The Initial Idea and Technology Selection

The mission began with a clear objective: given a webpage URL, I needed to download the main video on that page to my local machine. My first instinct was to inspect the page’s source code, hoping to find a direct link to an .mp4 file. However, reality quickly set in. Upon opening the browser’s developer tools, I discovered that the initial HTML document contained no direct URLs to any video files. The video player, its source information, and everything related to it were dynamically generated and injected into the page only after a series of complex JavaScript scripts had finished executing.

This immediately ruled out using traditional HTTP clients like curl or wget, or even simple Node.js libraries like axios or node-fetch. These tools can only retrieve the initial HTML skeleton, which is devoid of any video information. They cannot emulate a real user environment, execute JavaScript, and therefore, can never “see” the dynamically generated video player.

I knew at once that the key to solving this problem was to simulate a complete browser environment. I needed a tool that could not only load a webpage but also possess a JavaScript engine to execute all the scripts on the page, render the DOM, and respond to user interactions, just like Chrome or Firefox.

My technology selection process quickly honed in on a few key components:

Node.js: As the backend runtime, its powerful file system capabilities and rich ecosystem make it the ideal platform for building this kind of automation tool.

TypeScript: I chose TypeScript over native JavaScript primarily for the long-term maintainability and robustness of the project. TypeScript’s static type checking can catch a vast number of potential errors during the development phase, such as typos and type mismatches. For a project dealing with complex browser APIs and network data streams, type safety dramatically improves development efficiency and code quality. This was not just a personal preference, but a sound engineering decision.

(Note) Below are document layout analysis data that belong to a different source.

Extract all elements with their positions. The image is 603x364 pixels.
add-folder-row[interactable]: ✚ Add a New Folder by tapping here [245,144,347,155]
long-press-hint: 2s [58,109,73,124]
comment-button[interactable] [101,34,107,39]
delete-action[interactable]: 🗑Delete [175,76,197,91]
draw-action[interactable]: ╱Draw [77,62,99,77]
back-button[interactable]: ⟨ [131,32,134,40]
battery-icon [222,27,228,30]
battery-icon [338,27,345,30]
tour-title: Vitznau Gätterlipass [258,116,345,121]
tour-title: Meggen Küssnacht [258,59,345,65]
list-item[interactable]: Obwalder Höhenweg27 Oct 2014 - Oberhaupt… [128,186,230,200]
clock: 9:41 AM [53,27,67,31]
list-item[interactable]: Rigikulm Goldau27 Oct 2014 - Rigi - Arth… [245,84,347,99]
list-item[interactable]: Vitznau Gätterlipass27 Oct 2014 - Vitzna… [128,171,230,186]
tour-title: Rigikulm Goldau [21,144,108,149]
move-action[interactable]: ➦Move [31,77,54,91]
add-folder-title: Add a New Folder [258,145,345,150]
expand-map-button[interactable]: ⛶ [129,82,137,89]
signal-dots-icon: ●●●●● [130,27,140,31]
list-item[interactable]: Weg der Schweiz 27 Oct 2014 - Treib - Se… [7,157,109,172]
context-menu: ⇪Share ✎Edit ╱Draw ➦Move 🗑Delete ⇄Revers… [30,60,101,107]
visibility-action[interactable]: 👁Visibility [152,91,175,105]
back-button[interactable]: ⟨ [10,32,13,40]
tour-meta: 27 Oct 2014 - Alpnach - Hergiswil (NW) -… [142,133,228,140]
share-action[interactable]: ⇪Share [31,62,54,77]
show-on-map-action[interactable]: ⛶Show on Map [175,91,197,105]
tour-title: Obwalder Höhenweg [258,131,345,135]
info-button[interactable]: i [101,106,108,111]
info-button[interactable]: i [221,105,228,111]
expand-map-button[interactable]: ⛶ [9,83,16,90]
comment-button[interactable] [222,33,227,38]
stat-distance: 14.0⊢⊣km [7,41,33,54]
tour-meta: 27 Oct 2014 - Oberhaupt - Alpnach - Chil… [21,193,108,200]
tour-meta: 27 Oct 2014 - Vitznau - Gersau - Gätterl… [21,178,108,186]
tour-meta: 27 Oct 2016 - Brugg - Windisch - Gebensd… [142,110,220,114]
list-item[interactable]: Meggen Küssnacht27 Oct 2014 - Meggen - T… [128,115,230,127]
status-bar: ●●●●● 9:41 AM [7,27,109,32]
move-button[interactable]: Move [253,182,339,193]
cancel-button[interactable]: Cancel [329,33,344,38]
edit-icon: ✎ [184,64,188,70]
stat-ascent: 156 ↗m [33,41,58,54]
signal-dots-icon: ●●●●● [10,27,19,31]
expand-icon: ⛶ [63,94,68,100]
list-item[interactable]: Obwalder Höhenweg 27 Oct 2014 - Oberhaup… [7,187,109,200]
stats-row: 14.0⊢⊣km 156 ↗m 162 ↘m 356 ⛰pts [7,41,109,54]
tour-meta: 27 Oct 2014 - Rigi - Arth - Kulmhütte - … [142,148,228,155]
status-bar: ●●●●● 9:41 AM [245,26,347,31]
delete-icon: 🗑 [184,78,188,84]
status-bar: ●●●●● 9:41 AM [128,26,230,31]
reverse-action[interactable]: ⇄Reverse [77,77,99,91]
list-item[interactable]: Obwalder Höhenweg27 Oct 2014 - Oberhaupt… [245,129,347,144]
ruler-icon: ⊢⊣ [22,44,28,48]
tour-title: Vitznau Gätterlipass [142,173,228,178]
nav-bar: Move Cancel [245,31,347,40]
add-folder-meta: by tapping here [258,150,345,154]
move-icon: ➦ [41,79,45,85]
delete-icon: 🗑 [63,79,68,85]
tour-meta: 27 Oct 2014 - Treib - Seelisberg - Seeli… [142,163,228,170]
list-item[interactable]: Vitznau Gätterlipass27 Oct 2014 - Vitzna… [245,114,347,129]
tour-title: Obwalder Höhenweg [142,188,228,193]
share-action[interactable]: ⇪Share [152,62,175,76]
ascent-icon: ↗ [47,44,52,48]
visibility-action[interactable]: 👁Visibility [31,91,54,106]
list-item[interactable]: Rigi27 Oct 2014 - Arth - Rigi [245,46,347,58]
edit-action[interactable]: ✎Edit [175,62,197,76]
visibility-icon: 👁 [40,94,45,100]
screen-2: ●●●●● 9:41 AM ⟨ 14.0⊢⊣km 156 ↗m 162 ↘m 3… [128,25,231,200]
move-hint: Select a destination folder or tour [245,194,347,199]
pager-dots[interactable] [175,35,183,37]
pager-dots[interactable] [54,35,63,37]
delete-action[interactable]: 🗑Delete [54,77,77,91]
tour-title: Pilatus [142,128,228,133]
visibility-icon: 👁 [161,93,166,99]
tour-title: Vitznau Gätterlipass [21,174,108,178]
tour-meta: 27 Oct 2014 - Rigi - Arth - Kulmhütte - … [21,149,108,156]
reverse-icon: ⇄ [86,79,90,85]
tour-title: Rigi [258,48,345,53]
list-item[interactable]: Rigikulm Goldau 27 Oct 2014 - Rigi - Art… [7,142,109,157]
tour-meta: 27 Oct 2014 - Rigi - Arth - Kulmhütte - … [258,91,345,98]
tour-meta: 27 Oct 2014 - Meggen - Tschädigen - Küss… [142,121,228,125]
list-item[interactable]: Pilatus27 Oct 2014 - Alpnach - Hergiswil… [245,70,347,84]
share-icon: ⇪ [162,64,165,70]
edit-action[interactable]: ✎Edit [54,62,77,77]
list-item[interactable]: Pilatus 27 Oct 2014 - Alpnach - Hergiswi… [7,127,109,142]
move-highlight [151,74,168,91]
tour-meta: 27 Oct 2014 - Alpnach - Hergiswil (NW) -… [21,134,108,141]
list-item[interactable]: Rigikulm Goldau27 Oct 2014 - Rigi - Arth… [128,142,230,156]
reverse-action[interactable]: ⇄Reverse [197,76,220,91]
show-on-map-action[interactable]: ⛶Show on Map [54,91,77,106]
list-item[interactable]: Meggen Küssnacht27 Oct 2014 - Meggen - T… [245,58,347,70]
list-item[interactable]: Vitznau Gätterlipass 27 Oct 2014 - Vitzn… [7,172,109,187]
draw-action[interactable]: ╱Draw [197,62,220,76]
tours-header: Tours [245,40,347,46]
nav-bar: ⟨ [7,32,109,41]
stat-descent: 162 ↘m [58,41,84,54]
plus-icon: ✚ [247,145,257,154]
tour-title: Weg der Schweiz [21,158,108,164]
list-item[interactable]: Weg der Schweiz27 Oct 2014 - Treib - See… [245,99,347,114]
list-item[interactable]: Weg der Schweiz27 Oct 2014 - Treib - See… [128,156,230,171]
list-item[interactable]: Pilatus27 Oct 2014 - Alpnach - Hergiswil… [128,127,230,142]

Playwright: In the realm of browser automation, two main contenders stand out: Puppeteer and Playwright. While both are excellent, I ultimately opted for Playwright. As a more modern tool from Microsoft, it offers superior cross-browser support (Chromium, Firefox, WebKit), a cleaner and more powerful API, and provides incredibly flexible and reliable interfaces for handling waits, interactions, and network interception. I believed that for a site with potentially complex anti-scraping measures, Playwright’s advanced network control capabilities would be crucial.

With the tech stack decided, I began setting up the project. This process itself is a showcase of an engineer’s foundational skills. I created a new project directory, initialized a package.json with npm init -y, and installed the core dependency playwright along with development dependencies like typescript, ts-node, and @types/node. Next, I generated a tsconfig.json file using npx tsc --init.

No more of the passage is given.